EXERCISE DIRECTIONS:
Beneath this line are the data; copy exactly the part of them that opens with the line containing "oberste ist ein" and closes with the line containing "Mehrrendite rechtfertigen.", and only that part.

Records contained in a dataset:
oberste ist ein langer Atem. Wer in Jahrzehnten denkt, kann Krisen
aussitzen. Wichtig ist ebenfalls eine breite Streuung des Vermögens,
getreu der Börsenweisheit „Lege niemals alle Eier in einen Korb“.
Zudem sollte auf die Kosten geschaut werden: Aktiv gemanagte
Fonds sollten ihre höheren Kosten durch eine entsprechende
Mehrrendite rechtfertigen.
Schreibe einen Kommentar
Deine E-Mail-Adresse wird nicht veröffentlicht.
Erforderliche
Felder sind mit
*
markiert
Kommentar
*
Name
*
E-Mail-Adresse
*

==

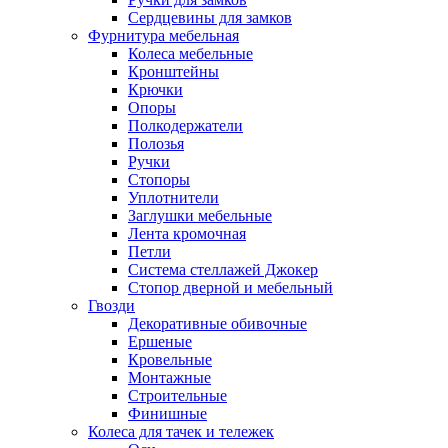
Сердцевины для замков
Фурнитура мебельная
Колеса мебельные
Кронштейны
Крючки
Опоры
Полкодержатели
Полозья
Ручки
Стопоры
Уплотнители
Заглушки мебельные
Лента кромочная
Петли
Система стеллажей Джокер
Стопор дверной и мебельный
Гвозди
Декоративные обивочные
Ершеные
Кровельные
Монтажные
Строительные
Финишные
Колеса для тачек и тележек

ANSWER TO THE EXERCISE:
oberste ist ein langer Atem. Wer in Jahrzehnten denkt, kann Krisen
aussitzen. Wichtig ist ebenfalls eine breite Streuung des Vermögens,
getreu der Börsenweisheit „Lege niemals alle Eier in einen Korb“.
Zudem sollte auf die Kosten geschaut werden: Aktiv gemanagte
Fonds sollten ihre höheren Kosten durch eine entsprechende
Mehrrendite rechtfertigen.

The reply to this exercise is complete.